Monitoring Survey 2015 - Metrics

2015-08-10 1162 words 6 minutes

Contents

In the last posts I talked about the tools people used in monitoring, the demographics, and what environments people monitor. In this post I am going to look at the questions around collecting metrics and what those metrics are used for by respondents.

As I’ve mentioned in previous posts, the survey got 1,116 responses of which 884 were complete.

This post will cover the questions:

7. Do you collect metrics on your infrastructure and applications?
8. What tools do you use to collect metrics?
9. What tools do you use to store your metrics?
10. What tools do you use to visualize your metrics?
11. If you collect metrics, what do you use the metrics you track for?

Collecting Metrics

Question 7 asked if the respondents collected metrics.

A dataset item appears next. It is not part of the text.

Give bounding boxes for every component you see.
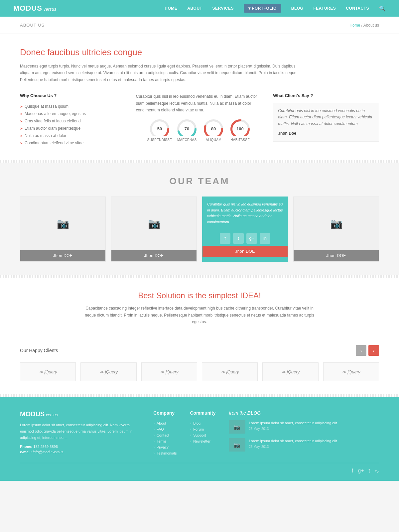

It was a Yes/No question.

We can see that the overwhelming majority, 88% in fact, of respondents collect metrics (slightly down from 90% last year). That continues to be a pretty conclusive indication that metrics matter.

I also broke the responses down by organization size. I was curious to see what size organizations collected the least metrics.

We can see that there a pretty even distribution of people that do not collect metrics across organization size.

Metric collection tools

I also asked respondents to tell me about the tools they used to collect metrics. There was a choice of potential tools and an Other option. The choice of tools included:

collectd
Cube
DataDog
Ganglia
Librato
Munin
New Relic
OpenTSDB
StatsD

We can see that both collectd and StatsD are heavily used with New Relic coming in third, in keeping with the data revealed in the tool analysis results.

The results of the Other question was also interesting. I’ve only included tools that occurred more than once to keep the list manageable.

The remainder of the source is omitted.